- [EXERCISE REQUIREMENTS]: Check every line of the material for the word "will". Copy those that have it.

- [DATA EXTRACTS]:
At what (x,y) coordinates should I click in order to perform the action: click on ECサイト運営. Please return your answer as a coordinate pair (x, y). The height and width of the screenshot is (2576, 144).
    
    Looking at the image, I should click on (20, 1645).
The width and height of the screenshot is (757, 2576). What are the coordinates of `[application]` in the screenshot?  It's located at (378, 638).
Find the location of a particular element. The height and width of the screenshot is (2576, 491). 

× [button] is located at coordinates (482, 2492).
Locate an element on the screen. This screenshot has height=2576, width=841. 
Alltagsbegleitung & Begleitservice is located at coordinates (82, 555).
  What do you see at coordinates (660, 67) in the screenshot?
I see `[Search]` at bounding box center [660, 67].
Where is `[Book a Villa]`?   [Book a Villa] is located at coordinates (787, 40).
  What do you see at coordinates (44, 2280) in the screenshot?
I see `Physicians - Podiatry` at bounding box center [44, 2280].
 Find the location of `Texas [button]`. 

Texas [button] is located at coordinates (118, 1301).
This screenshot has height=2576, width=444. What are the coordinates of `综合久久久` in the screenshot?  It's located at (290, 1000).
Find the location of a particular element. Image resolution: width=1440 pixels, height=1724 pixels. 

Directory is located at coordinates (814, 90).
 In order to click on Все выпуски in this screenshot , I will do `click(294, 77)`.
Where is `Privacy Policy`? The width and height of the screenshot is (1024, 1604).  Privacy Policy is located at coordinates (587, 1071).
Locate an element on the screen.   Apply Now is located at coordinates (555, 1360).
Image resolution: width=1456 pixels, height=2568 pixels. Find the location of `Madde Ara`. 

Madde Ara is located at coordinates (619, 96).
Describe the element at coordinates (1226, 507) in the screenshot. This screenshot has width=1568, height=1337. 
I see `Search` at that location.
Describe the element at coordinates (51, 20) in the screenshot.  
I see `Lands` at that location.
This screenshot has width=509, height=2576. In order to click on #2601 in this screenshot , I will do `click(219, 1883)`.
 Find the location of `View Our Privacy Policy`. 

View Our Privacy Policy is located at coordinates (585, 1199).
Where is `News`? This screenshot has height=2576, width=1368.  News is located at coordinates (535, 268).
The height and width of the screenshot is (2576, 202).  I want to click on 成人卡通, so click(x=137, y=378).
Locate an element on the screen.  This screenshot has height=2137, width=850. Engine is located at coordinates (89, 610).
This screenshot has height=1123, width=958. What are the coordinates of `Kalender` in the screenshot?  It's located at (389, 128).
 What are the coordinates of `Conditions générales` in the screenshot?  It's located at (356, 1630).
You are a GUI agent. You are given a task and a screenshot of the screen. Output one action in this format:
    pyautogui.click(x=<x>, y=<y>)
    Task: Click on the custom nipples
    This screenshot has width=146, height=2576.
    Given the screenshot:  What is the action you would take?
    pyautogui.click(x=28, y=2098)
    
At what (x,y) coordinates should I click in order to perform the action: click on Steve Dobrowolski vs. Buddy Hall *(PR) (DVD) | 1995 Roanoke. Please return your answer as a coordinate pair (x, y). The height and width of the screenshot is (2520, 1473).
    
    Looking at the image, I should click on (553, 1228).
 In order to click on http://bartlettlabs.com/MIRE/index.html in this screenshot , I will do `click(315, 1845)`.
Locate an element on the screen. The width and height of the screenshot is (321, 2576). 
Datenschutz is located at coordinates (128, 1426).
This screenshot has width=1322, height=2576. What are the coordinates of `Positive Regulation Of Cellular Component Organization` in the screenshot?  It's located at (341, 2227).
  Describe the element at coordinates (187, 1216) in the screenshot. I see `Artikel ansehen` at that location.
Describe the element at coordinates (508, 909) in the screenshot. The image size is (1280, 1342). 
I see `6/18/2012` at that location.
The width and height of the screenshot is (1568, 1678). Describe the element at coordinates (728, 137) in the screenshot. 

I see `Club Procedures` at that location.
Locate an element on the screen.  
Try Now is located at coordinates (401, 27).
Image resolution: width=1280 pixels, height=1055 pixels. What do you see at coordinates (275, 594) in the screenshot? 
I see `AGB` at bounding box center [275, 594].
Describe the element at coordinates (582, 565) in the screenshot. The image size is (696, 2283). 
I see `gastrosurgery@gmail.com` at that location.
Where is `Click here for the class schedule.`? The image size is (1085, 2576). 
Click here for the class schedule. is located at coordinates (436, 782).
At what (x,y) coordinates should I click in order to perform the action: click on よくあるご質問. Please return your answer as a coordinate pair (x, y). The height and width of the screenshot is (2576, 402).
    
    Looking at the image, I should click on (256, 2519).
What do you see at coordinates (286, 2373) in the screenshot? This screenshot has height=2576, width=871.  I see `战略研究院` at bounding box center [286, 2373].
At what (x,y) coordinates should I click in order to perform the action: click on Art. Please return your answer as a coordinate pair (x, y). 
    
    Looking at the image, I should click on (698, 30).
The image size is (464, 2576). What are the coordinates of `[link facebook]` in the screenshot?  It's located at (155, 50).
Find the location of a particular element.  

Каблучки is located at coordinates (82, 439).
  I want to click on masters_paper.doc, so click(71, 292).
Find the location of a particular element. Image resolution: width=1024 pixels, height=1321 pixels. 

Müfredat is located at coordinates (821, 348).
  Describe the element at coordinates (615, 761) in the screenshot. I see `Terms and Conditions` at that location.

- [EXERCISE OUTPUT]:
 In order to click on Все выпуски in this screenshot , I will do `click(294, 77)`.
This screenshot has width=509, height=2576. In order to click on #2601 in this screenshot , I will do `click(219, 1883)`.
 In order to click on http://bartlettlabs.com/MIRE/index.html in this screenshot , I will do `click(315, 1845)`.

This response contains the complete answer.